• [Records for processing]:
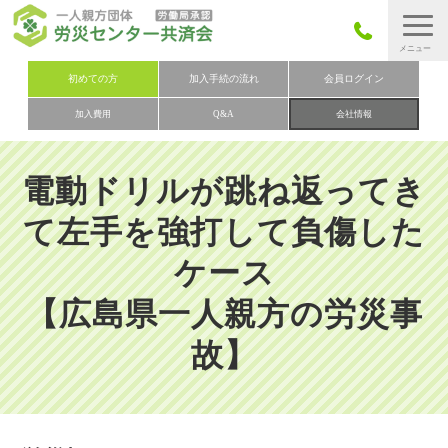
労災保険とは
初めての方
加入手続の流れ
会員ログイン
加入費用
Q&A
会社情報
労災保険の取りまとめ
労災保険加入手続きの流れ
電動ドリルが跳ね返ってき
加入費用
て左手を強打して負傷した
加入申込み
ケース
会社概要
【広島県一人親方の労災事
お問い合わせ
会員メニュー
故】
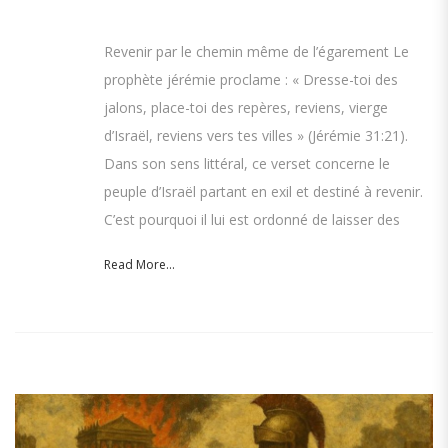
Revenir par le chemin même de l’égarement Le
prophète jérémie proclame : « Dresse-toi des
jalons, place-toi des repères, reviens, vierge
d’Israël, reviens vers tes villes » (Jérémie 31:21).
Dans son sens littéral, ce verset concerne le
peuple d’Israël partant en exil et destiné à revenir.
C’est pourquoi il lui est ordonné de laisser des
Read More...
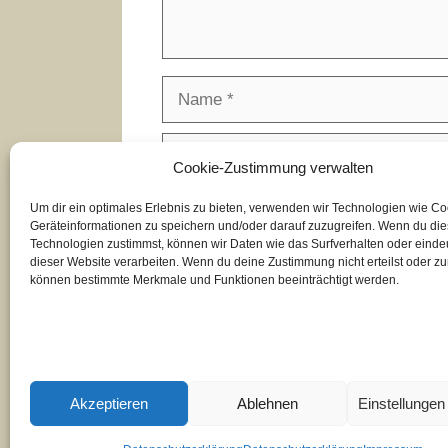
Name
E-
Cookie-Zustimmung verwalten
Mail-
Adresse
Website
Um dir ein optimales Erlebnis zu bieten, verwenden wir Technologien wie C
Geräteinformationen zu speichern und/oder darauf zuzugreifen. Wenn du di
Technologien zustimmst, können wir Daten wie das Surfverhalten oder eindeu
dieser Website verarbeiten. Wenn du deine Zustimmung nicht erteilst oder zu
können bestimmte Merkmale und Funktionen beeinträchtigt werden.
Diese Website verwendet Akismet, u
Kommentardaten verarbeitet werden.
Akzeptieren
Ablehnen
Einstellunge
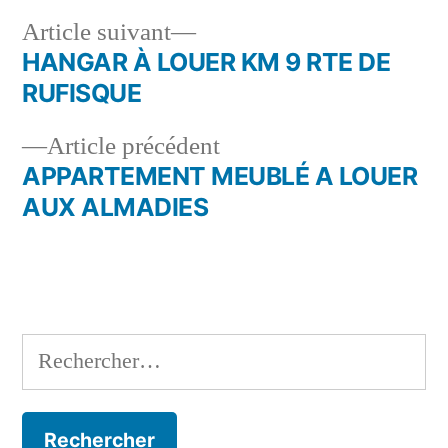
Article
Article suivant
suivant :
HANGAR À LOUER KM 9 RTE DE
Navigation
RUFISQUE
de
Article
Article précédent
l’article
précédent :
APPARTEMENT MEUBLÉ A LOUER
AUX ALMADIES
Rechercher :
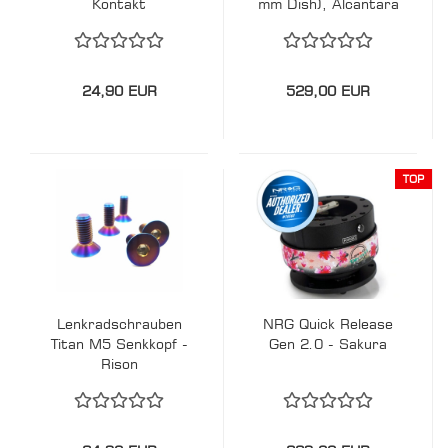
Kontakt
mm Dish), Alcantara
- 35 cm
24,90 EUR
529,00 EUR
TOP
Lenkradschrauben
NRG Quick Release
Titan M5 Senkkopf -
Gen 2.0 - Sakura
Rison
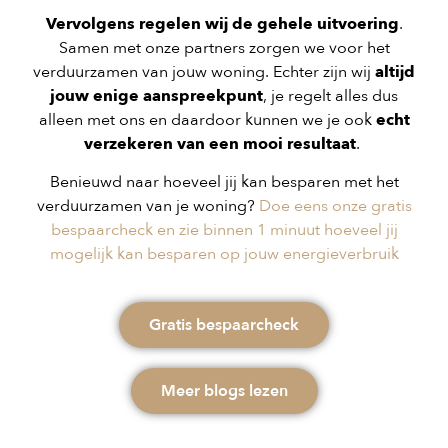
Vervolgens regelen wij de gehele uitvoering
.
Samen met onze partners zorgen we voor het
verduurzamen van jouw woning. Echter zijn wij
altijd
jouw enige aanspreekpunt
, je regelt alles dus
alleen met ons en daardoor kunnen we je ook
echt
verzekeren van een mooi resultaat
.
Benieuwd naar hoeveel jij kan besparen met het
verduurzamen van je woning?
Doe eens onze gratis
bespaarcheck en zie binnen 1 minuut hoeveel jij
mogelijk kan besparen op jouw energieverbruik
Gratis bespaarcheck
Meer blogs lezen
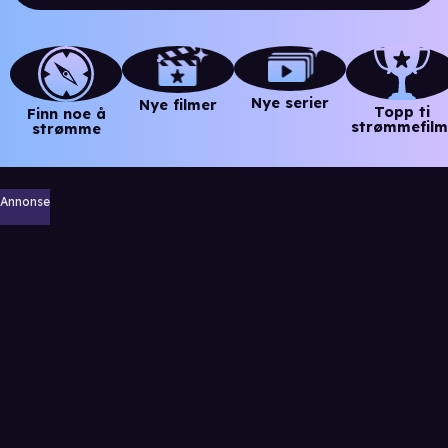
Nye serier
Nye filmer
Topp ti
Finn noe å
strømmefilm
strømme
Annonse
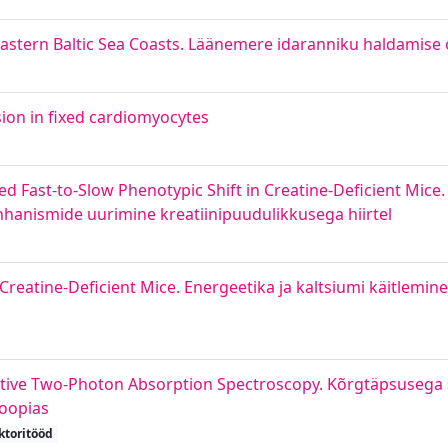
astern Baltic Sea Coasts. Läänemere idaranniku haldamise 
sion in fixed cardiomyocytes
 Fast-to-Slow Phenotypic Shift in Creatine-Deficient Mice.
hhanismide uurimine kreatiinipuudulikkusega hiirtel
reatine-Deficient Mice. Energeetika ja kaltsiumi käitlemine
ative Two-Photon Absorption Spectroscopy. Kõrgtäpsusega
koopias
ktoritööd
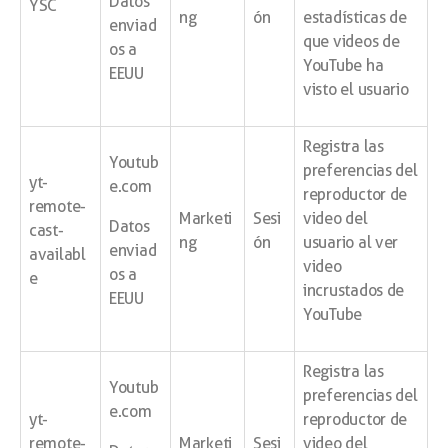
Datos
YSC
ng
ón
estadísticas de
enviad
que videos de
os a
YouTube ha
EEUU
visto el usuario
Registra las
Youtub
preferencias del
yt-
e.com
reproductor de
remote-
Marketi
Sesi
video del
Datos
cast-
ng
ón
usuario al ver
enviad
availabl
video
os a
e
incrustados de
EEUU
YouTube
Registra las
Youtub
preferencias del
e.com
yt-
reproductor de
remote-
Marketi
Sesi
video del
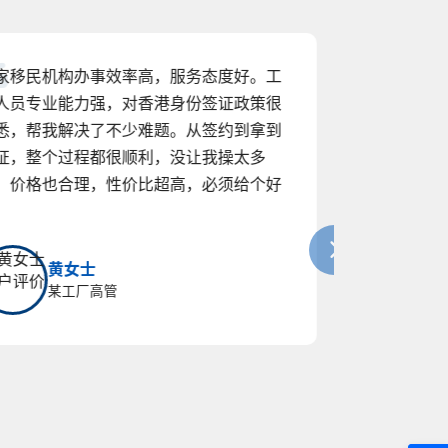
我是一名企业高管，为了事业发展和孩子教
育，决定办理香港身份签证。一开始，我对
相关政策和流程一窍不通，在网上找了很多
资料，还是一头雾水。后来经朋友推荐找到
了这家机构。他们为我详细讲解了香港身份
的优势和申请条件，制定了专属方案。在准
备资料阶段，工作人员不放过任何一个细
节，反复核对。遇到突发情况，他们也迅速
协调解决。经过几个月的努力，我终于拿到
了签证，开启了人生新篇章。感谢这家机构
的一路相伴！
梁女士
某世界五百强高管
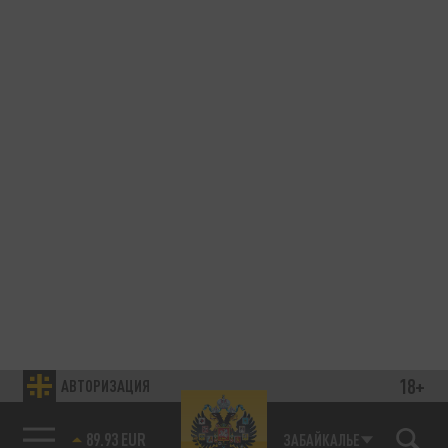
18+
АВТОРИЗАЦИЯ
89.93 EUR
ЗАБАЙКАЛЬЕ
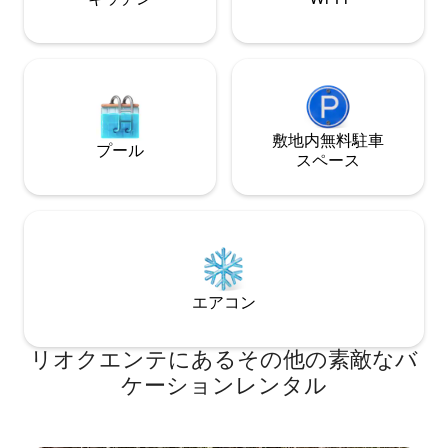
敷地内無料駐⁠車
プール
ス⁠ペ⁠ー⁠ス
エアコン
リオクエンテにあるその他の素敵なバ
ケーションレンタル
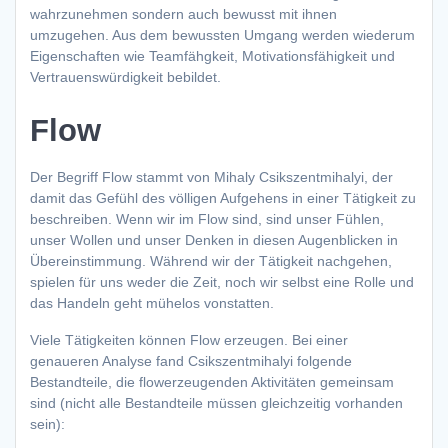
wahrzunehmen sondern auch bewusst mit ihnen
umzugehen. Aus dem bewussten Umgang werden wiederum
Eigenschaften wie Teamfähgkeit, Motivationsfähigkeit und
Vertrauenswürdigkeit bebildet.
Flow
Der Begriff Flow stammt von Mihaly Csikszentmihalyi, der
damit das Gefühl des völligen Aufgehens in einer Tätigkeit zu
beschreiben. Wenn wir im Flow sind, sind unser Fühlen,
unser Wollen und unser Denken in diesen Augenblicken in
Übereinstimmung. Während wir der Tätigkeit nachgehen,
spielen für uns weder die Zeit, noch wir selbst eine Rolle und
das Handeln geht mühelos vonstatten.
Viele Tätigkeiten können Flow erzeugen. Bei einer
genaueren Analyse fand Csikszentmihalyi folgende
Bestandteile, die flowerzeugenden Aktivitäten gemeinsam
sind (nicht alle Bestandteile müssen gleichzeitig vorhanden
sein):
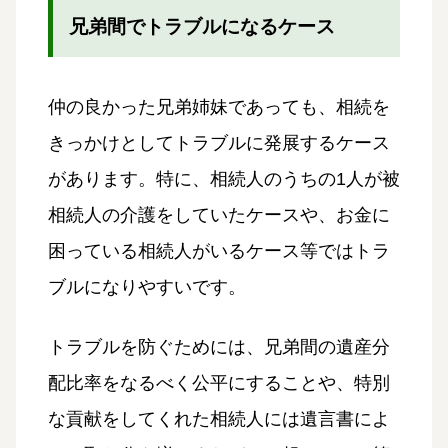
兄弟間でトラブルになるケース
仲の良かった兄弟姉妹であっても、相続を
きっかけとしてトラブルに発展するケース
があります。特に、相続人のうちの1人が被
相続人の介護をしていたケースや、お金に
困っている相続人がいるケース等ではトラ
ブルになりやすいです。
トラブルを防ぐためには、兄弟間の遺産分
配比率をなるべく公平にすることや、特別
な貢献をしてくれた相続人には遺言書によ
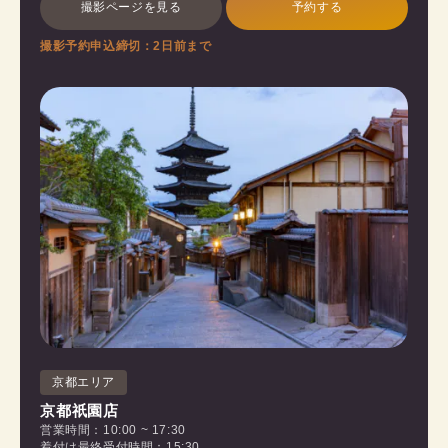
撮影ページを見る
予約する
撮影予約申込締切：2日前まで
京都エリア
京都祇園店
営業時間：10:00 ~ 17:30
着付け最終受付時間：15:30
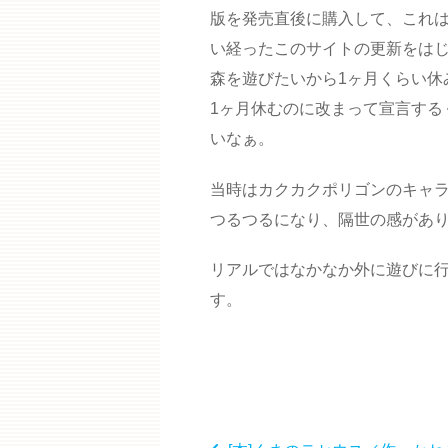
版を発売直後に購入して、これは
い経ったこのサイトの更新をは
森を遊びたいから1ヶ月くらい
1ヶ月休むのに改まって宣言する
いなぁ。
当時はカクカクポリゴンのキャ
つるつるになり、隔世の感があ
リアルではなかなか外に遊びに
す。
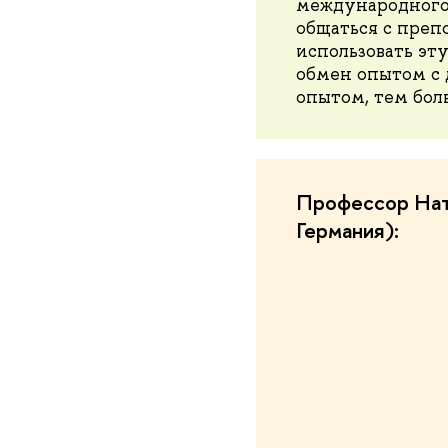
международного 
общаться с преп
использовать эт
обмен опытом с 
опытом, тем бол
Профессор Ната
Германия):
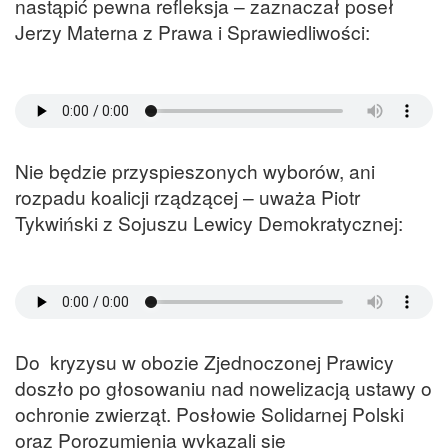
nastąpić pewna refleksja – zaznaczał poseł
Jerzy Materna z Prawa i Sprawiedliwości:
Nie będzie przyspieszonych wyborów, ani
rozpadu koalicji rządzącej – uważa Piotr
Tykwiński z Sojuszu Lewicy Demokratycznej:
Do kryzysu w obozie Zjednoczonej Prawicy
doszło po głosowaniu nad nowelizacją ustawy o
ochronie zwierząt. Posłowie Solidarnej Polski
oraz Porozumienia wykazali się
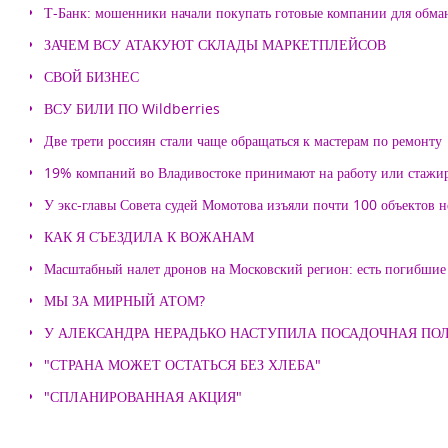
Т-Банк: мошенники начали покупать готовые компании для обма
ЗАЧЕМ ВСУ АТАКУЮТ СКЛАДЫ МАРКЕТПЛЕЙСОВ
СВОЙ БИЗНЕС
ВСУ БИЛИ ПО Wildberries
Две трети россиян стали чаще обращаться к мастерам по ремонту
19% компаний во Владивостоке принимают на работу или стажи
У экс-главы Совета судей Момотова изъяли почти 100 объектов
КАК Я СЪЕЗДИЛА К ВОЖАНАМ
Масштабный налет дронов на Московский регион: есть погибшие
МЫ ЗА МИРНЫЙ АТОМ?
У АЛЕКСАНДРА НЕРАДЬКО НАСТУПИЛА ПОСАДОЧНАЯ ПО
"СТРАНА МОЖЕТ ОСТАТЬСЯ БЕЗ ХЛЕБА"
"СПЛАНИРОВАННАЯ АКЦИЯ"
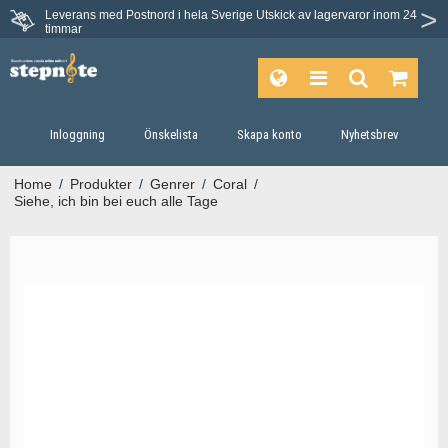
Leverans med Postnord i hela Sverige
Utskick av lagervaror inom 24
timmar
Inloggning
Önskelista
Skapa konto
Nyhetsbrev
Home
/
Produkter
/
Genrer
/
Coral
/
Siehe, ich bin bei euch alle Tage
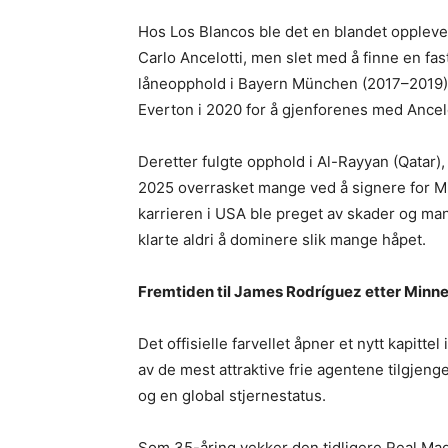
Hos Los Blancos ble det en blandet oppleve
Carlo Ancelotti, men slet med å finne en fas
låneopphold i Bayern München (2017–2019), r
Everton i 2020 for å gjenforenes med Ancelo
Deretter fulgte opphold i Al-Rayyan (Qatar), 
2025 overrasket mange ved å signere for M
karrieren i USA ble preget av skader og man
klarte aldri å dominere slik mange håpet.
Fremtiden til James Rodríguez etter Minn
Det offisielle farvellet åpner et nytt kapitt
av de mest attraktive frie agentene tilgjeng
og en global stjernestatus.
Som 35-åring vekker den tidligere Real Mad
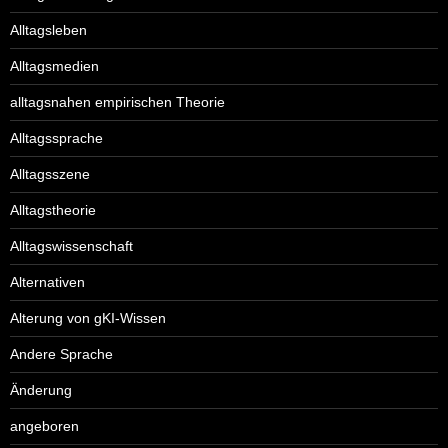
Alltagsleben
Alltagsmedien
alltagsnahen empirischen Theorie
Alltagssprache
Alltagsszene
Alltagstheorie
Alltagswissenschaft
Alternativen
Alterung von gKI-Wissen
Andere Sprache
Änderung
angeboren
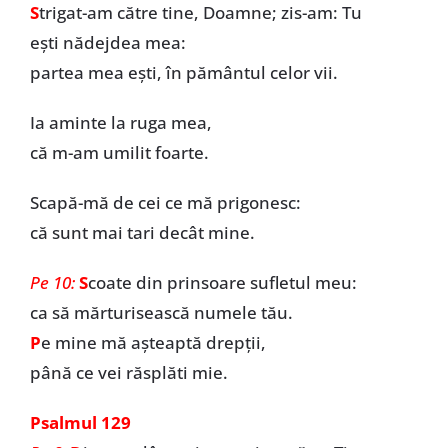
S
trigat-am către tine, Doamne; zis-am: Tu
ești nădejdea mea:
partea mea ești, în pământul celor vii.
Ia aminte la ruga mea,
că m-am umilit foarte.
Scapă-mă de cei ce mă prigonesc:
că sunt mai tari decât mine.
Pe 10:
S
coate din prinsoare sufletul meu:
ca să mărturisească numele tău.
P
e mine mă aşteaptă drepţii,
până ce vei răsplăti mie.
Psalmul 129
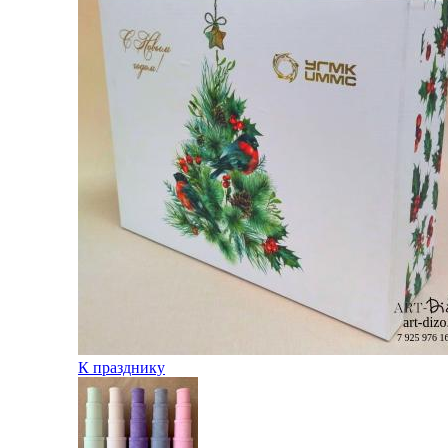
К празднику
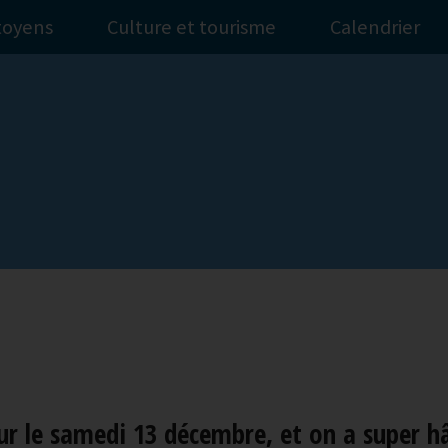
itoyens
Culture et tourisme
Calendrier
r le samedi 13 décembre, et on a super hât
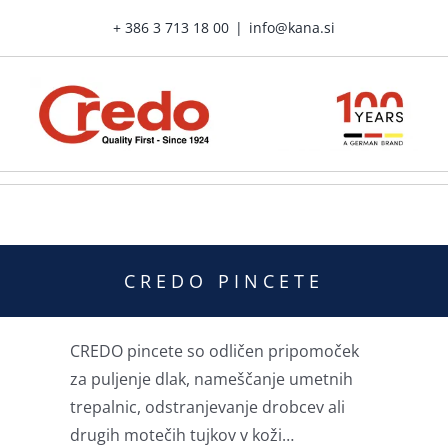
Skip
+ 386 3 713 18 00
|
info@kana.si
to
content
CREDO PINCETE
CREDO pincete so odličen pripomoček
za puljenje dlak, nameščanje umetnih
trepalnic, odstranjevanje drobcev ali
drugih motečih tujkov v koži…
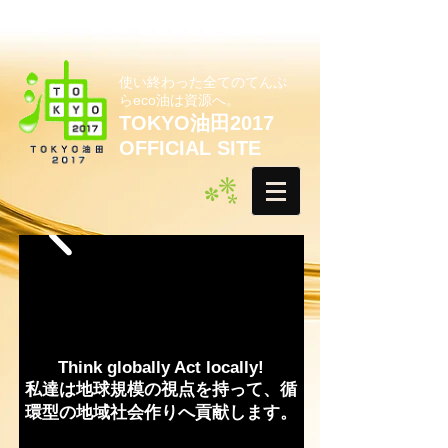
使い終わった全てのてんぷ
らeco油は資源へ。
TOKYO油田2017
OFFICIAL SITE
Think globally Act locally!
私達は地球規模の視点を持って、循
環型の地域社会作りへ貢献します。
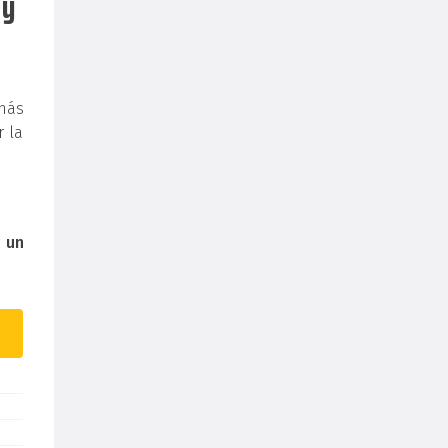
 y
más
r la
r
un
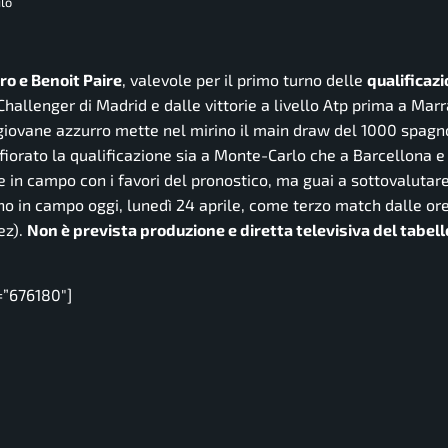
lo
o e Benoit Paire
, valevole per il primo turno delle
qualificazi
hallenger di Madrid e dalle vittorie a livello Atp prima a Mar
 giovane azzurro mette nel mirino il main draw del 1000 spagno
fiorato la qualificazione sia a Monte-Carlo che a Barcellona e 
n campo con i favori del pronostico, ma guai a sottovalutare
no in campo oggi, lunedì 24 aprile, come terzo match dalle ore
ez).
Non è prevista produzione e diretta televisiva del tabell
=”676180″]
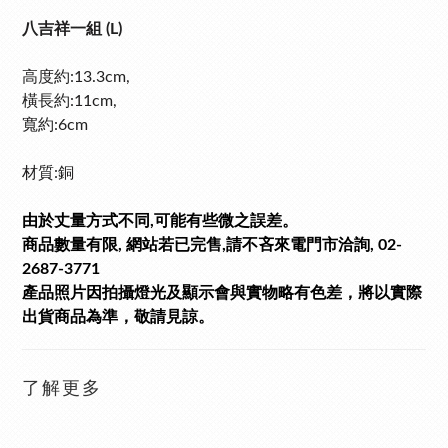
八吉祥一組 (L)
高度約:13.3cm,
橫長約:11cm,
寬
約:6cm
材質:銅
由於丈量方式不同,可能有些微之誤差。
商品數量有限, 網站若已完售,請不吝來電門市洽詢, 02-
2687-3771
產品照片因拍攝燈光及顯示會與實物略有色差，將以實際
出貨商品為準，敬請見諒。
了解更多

• [Work request]:
Among the entries above, copy exactly the stretch from the line holding "な貢献をしてくれた相続人には遺言書によ" through the line holding "Hos Los Blancos ble det en blandet oppleve", leaving out any pictures.

• [Answer to this exercise]:
な貢献をしてくれた相続人には遺言書によ
撮影ページを見る
予約する
撮影予約申込締切：2日前まで
京都エリア
京都祇園店
営業時間：10:00 ~ 17:30
着付け最終受付時間：15:30
版を発売直後に購入して、これは
い経ったこのサイトの更新をは
森を遊びたいから1ヶ月くらい
1ヶ月休むのに改まって宣言する
いなぁ。
当時はカクカクポリゴンのキャ
つるつるになり、隔世の感があ
リアルではなかなか外に遊びに
す。
международного 
общаться с преп
использовать эт
обмен опытом с 
опытом, тем бол
Профессор Ната
Германия):
nastąpić pewna refleksja – zaznaczał poseł
Jerzy Materna z Prawa i Sprawiedliwości:
Nie będzie przyspieszonych wyborów, ani
rozpadu koalicji rządzącej – uważa Piotr
Tykwiński z Sojuszu Lewicy Demokratycznej:
Do kryzysu w obozie Zjednoczonej Prawicy
doszło po głosowaniu nad nowelizacją ustawy o
ochronie zwierząt. Posłowie Solidarnej Polski
oraz Porozumienia wykazali się
Т-Банк: мошенники начали покупать готовые компании для обма
ЗАЧЕМ ВСУ АТАКУЮТ СКЛАДЫ МАРКЕТПЛЕЙСОВ
СВОЙ БИЗНЕС
ВСУ БИЛИ ПО Wildberries
Две трети россиян стали чаще обращаться к мастерам по ремонту
19% компаний во Владивостоке принимают на работу или стажи
У экс-главы Совета судей Момотова изъяли почти 100 объектов
КАК Я СЪЕЗДИЛА К ВОЖАНАМ
Масштабный налет дронов на Московский регион: есть погибшие
МЫ ЗА МИРНЫЙ АТОМ?
У АЛЕКСАНДРА НЕРАДЬКО НАСТУПИЛА ПОСАДОЧНАЯ ПО
"СТРАНА МОЖЕТ ОСТАТЬСЯ БЕЗ ХЛЕБА"
"СПЛАНИРОВАННАЯ АКЦИЯ"
Leverans med Postnord i hela Sverige
Utskick av lagervaror inom 24
timmar
Inloggning
Önskelista
Skapa konto
Nyhetsbrev
Home
/
Produkter
/
Genrer
/
Coral
/
Siehe, ich bin bei euch alle Tage
Hos Los Blancos ble det en blandet oppleve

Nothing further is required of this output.